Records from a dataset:

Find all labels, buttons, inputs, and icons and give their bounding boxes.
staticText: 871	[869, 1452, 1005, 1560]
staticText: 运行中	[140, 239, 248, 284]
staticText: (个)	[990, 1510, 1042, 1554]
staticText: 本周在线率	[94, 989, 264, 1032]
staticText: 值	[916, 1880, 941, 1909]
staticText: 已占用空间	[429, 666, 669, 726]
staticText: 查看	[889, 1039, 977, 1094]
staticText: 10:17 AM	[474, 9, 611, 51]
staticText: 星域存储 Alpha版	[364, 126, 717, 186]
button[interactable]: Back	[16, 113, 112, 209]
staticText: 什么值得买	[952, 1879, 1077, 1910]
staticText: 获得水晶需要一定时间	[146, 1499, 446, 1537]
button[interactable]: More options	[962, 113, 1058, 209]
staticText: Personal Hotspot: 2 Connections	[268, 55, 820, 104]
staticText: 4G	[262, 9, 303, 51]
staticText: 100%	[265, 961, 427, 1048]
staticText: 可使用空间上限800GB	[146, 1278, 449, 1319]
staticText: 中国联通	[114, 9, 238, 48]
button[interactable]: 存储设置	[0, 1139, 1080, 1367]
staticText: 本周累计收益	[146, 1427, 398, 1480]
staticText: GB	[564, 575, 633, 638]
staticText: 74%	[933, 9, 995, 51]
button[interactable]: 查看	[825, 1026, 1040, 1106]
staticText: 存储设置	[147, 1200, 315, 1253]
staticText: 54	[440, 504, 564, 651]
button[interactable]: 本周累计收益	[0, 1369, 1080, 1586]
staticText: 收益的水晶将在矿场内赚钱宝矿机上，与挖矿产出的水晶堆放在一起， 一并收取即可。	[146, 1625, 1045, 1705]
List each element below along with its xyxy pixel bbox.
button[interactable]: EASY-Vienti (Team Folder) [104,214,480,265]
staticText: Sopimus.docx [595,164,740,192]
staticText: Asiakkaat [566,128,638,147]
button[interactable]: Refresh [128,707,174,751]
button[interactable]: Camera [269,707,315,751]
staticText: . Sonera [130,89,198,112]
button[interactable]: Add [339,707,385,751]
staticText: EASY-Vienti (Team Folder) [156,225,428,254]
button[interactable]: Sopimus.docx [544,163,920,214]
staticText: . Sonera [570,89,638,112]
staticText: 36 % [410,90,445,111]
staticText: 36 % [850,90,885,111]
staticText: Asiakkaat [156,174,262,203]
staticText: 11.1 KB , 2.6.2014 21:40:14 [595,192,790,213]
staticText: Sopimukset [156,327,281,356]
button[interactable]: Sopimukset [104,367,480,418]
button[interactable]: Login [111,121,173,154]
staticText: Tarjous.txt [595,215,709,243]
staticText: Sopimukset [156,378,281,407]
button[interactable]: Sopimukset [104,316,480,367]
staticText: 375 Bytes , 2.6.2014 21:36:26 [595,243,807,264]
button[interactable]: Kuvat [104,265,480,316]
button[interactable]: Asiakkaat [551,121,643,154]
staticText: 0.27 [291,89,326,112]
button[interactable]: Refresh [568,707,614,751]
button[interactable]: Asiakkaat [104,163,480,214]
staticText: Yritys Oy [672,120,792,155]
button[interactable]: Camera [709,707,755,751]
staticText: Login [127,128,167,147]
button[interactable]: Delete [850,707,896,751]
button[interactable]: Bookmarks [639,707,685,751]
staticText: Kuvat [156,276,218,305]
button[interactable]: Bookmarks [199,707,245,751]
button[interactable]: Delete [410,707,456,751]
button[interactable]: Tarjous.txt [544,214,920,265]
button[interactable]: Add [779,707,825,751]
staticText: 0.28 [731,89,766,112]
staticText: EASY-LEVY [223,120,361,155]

[Description of the task] The answer must consist of each line from the data that includes the string "EASY".

[Exercise output]
button[interactable]: EASY-Vienti (Team Folder) [104,214,480,265]
staticText: EASY-Vienti (Team Folder) [156,225,428,254]
staticText: EASY-LEVY [223,120,361,155]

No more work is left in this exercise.